Israel and Hamas Working toward New Truce, Hostage Deal

 20 December 2023, Palestinian Territories, Rafah: Palestinians search for survivors among the rubble, following an Israeli strike on Rafah in the southern Gaza Strip. (dpa)
20 December 2023, Palestinian Territories, Rafah: Palestinians search for survivors among the rubble, following an Israeli strike on Rafah in the southern Gaza Strip. (dpa)
TT

Israel and Hamas Working toward New Truce, Hostage Deal

 20 December 2023, Palestinian Territories, Rafah: Palestinians search for survivors among the rubble, following an Israeli strike on Rafah in the southern Gaza Strip. (dpa)
20 December 2023, Palestinian Territories, Rafah: Palestinians search for survivors among the rubble, following an Israeli strike on Rafah in the southern Gaza Strip. (dpa)

Hopes rose Wednesday that Israel and Hamas may be inching toward another truce and hostage release deal in the Gaza war, following secret talks and as the head of the Palestinian militant group visited Egypt.

Israeli Prime Minister Benjamin Netanyahu late Tuesday told relatives of some of the remaining 129 captives held in Gaza since the October 7 attacks that his spy chief was working on efforts to "free our hostages".

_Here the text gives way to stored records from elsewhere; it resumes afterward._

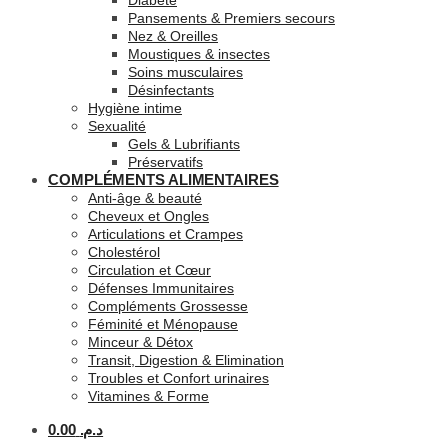
Diabète
Pansements & Premiers secours
Nez & Oreilles
Moustiques & insectes
Soins musculaires
Désinfectants
Hygiène intime
Sexualité
Gels & Lubrifiants
Préservatifs
COMPLÉMENTS ALIMENTAIRES
Anti-âge & beauté
Cheveux et Ongles
Articulations et Crampes
Cholestérol
Circulation et Cœur
Défenses Immunitaires
Compléments Grossesse
Féminité et Ménopause
Minceur & Détox
Transit, Digestion & Elimination
Troubles et Confort urinaires
Vitamines & Forme
0.00
د.م.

"I have just sent the head of Mossad to Europe twice to promote a process to free our hostages," the premier told them. "I will spare no effort on the subject, and our duty is to bring them all back."

Mossad director David Barnea held a "positive meeting" in Warsaw this week with CIA chief Bill Burns and Qatari Prime Minister Sheikh Mohammed bin Abdulrahman Al Thani, a source familiar with the talks told AFP, asking not to be named.

Talks were ongoing "with the aim of reaching an agreement around the release of the remaining hostages in Gaza in exchange for a truce and the potential release of Palestinians held in Israeli prisons," said the source.

The Qatar-based chief of Hamas, Ismail Haniyeh, on Wednesday travelled to Egypt, traditionally a key mediator between Israel and the Palestinians, for talks with intelligence chief Abbas Kamel.

A source close to Hamas, also speaking on condition of anonymity, said the talks would focus on stopping the war and "to prepare an agreement for the release of prisoners (and) the end of the siege imposed on the Gaza Strip".

President Isaac Herzog also said Israel was "ready for another humanitarian pause and additional humanitarian aid in order to enable the release of hostages".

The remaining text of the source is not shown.